=== PROBLEM STATEMENT ===
The records must be duplicated exactly, with every picture left out.

=== EXTRACTED INFORMATION ===

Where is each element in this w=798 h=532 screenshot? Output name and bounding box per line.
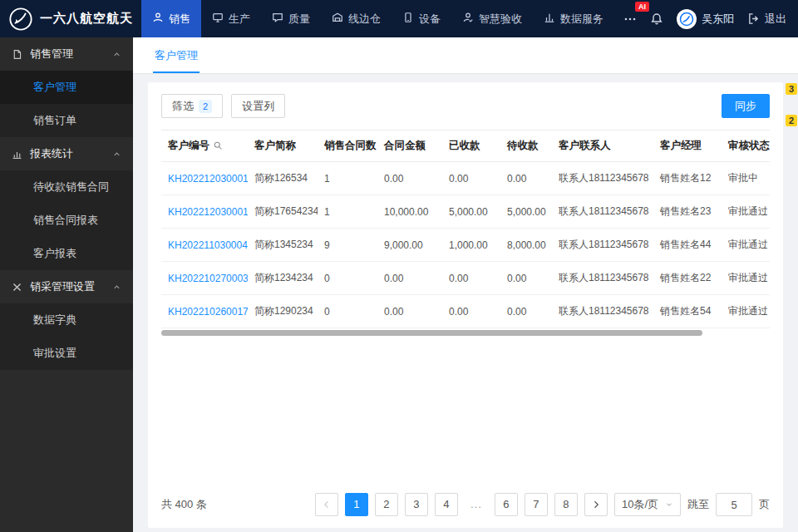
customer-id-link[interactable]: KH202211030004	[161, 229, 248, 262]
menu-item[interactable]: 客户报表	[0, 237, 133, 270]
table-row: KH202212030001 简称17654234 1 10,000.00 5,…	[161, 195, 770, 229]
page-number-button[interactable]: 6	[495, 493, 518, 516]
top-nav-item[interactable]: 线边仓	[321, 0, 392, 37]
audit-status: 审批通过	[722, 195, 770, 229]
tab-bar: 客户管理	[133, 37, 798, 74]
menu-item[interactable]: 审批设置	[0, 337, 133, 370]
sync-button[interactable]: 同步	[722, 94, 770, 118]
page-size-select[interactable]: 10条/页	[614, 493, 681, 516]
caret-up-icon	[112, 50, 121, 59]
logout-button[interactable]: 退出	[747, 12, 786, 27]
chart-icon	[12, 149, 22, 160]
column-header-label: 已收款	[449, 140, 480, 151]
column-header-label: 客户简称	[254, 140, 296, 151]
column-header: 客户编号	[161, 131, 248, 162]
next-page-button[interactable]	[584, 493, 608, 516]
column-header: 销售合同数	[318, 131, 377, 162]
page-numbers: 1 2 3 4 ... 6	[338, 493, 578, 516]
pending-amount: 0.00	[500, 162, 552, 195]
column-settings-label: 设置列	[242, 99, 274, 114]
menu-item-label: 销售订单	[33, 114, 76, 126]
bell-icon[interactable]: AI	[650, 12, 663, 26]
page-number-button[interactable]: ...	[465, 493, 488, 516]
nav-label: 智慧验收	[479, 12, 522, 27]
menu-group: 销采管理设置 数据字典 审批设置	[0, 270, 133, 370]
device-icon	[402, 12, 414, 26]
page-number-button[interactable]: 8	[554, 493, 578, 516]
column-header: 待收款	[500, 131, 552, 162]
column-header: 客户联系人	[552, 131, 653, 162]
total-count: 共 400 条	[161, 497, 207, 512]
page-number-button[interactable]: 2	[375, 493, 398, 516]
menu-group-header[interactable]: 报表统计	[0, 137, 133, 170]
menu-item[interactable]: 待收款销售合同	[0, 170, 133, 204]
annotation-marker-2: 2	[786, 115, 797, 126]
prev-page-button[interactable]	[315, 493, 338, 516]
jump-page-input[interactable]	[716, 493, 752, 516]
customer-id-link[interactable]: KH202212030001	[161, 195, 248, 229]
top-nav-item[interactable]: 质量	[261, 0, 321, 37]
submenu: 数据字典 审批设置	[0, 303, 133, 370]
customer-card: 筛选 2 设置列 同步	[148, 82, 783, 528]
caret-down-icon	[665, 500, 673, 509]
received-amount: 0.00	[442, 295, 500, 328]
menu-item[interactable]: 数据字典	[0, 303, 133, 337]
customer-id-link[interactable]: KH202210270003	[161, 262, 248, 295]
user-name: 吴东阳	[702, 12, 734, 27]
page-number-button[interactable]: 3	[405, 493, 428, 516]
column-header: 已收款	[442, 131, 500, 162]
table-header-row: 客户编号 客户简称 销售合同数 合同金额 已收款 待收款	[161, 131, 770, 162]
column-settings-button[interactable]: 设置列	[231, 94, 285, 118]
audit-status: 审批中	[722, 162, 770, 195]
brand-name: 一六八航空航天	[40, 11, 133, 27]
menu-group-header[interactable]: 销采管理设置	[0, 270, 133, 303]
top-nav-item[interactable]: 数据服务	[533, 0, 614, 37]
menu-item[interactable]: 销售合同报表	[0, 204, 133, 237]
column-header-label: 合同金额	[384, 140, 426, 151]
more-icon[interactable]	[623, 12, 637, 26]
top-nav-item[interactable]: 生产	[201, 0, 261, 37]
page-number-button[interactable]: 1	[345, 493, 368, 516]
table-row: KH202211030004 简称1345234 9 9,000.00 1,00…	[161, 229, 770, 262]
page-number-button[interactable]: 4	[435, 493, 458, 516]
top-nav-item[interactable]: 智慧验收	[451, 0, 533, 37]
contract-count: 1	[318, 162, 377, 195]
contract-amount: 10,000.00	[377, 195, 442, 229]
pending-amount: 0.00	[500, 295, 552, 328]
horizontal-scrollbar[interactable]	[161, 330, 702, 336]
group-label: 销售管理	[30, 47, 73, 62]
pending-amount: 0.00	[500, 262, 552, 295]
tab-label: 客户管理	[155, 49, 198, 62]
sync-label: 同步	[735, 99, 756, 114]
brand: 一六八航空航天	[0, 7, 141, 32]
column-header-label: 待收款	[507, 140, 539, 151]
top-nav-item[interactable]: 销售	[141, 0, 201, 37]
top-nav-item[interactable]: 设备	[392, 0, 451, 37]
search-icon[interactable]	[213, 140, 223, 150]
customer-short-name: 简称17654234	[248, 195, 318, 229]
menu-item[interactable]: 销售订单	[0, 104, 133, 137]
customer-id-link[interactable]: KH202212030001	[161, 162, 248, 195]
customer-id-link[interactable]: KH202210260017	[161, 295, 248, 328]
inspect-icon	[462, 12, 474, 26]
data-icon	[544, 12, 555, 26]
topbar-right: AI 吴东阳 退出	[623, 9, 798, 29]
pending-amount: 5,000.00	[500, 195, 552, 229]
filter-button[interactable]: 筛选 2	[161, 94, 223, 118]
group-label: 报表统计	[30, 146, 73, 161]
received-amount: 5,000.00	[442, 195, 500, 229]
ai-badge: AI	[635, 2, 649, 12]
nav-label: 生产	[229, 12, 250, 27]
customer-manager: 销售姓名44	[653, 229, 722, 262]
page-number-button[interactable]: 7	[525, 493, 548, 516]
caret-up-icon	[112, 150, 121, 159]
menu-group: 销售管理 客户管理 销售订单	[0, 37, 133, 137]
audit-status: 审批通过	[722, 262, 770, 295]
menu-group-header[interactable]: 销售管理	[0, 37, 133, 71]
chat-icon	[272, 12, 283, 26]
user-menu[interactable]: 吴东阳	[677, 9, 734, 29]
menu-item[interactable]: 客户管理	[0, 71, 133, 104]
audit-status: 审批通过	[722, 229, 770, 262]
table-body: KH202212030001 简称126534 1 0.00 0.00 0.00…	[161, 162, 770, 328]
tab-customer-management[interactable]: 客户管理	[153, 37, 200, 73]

=== FINAL ANSWER ===
Where is each element in this w=798 h=532 screenshot? Output name and bounding box per line.
customer-id-link[interactable]: KH202211030004	[161, 229, 248, 262]
menu-item[interactable]: 客户报表	[0, 237, 133, 270]
table-row: KH202212030001 简称17654234 1 10,000.00 5,…	[161, 195, 770, 229]
page-number-button[interactable]: 6	[495, 493, 518, 516]
top-nav-item[interactable]: 线边仓	[321, 0, 392, 37]
audit-status: 审批通过	[722, 195, 770, 229]
tab-bar: 客户管理	[133, 37, 798, 74]
menu-item[interactable]: 审批设置	[0, 337, 133, 370]
sync-button[interactable]: 同步	[722, 94, 770, 118]
page-size-select[interactable]: 10条/页	[614, 493, 681, 516]
caret-up-icon	[112, 50, 121, 59]
logout-button[interactable]: 退出	[747, 12, 786, 27]
chart-icon	[12, 149, 22, 160]
column-header-label: 已收款	[449, 140, 480, 151]
column-header-label: 客户简称	[254, 140, 296, 151]
column-header: 客户编号	[161, 131, 248, 162]
next-page-button[interactable]	[584, 493, 608, 516]
column-header: 销售合同数	[318, 131, 377, 162]
page-numbers: 1 2 3 4 ... 6	[338, 493, 578, 516]
pending-amount: 0.00	[500, 162, 552, 195]
column-settings-label: 设置列	[242, 99, 274, 114]
menu-item-label: 销售订单	[33, 114, 76, 126]
bell-icon[interactable]: AI	[650, 12, 663, 26]
page-number-button[interactable]: ...	[465, 493, 488, 516]
nav-label: 智慧验收	[479, 12, 522, 27]
menu-group: 销采管理设置 数据字典 审批设置	[0, 270, 133, 370]
device-icon	[402, 12, 414, 26]
page-number-button[interactable]: 8	[554, 493, 578, 516]
column-header: 待收款	[500, 131, 552, 162]
column-header: 客户联系人	[552, 131, 653, 162]
total-count: 共 400 条	[161, 497, 207, 512]
page-number-button[interactable]: 2	[375, 493, 398, 516]
menu-group-header[interactable]: 报表统计	[0, 137, 133, 170]
menu-item[interactable]: 待收款销售合同	[0, 170, 133, 204]
annotation-marker-2: 2	[786, 115, 797, 126]
prev-page-button[interactable]	[315, 493, 338, 516]
jump-page-input[interactable]	[716, 493, 752, 516]
customer-id-link[interactable]: KH202212030001	[161, 195, 248, 229]
top-nav-item[interactable]: 质量	[261, 0, 321, 37]
submenu: 数据字典 审批设置	[0, 303, 133, 370]
customer-card: 筛选 2 设置列 同步	[148, 82, 783, 528]
caret-down-icon	[665, 500, 673, 509]
received-amount: 0.00	[442, 295, 500, 328]
menu-item[interactable]: 数据字典	[0, 303, 133, 337]
customer-id-link[interactable]: KH202210270003	[161, 262, 248, 295]
user-name: 吴东阳	[702, 12, 734, 27]
page-number-button[interactable]: 3	[405, 493, 428, 516]
column-header: 已收款	[442, 131, 500, 162]
table-header-row: 客户编号 客户简称 销售合同数 合同金额 已收款 待收款	[161, 131, 770, 162]
column-settings-button[interactable]: 设置列	[231, 94, 285, 118]
audit-status: 审批中	[722, 162, 770, 195]
brand-name: 一六八航空航天	[40, 11, 133, 27]
menu-group-header[interactable]: 销采管理设置	[0, 270, 133, 303]
top-nav-item[interactable]: 数据服务	[533, 0, 614, 37]
menu-item[interactable]: 销售合同报表	[0, 204, 133, 237]
column-header-label: 合同金额	[384, 140, 426, 151]
more-icon[interactable]	[623, 12, 637, 26]
top-nav-item[interactable]: 生产	[201, 0, 261, 37]
page-number-button[interactable]: 1	[345, 493, 368, 516]
table-row: KH202211030004 简称1345234 9 9,000.00 1,00…	[161, 229, 770, 262]
page-number-button[interactable]: 4	[435, 493, 458, 516]
top-nav-item[interactable]: 智慧验收	[451, 0, 533, 37]
contract-count: 1	[318, 162, 377, 195]
contract-amount: 10,000.00	[377, 195, 442, 229]
pending-amount: 0.00	[500, 295, 552, 328]
horizontal-scrollbar[interactable]	[161, 330, 702, 336]
group-label: 销售管理	[30, 47, 73, 62]
pending-amount: 0.00	[500, 262, 552, 295]
tab-label: 客户管理	[155, 49, 198, 62]
sync-label: 同步	[735, 99, 756, 114]
brand: 一六八航空航天	[0, 7, 141, 32]
column-header-label: 待收款	[507, 140, 539, 151]
top-nav-item[interactable]: 销售	[141, 0, 201, 37]
top-nav-item[interactable]: 设备	[392, 0, 451, 37]
search-icon[interactable]	[213, 140, 223, 150]
customer-short-name: 简称17654234	[248, 195, 318, 229]
menu-item[interactable]: 销售订单	[0, 104, 133, 137]
customer-id-link[interactable]: KH202212030001	[161, 162, 248, 195]
customer-id-link[interactable]: KH202210260017	[161, 295, 248, 328]
inspect-icon	[462, 12, 474, 26]
data-icon	[544, 12, 555, 26]
topbar-right: AI 吴东阳 退出	[623, 9, 798, 29]
pending-amount: 5,000.00	[500, 195, 552, 229]
filter-button[interactable]: 筛选 2	[161, 94, 223, 118]
group-label: 报表统计	[30, 146, 73, 161]
received-amount: 5,000.00	[442, 195, 500, 229]
ai-badge: AI	[635, 2, 649, 12]
nav-label: 生产	[229, 12, 250, 27]
customer-manager: 销售姓名44	[653, 229, 722, 262]
page-number-button[interactable]: 7	[525, 493, 548, 516]
caret-up-icon	[112, 150, 121, 159]
menu-group: 销售管理 客户管理 销售订单	[0, 37, 133, 137]
audit-status: 审批通过	[722, 262, 770, 295]
menu-group-header[interactable]: 销售管理	[0, 37, 133, 71]
chat-icon	[272, 12, 283, 26]
user-menu[interactable]: 吴东阳	[677, 9, 734, 29]
menu-item[interactable]: 客户管理	[0, 71, 133, 104]
audit-status: 审批通过	[722, 229, 770, 262]
table-body: KH202212030001 简称126534 1 0.00 0.00 0.00…	[161, 162, 770, 328]
tab-customer-management[interactable]: 客户管理	[153, 37, 200, 73]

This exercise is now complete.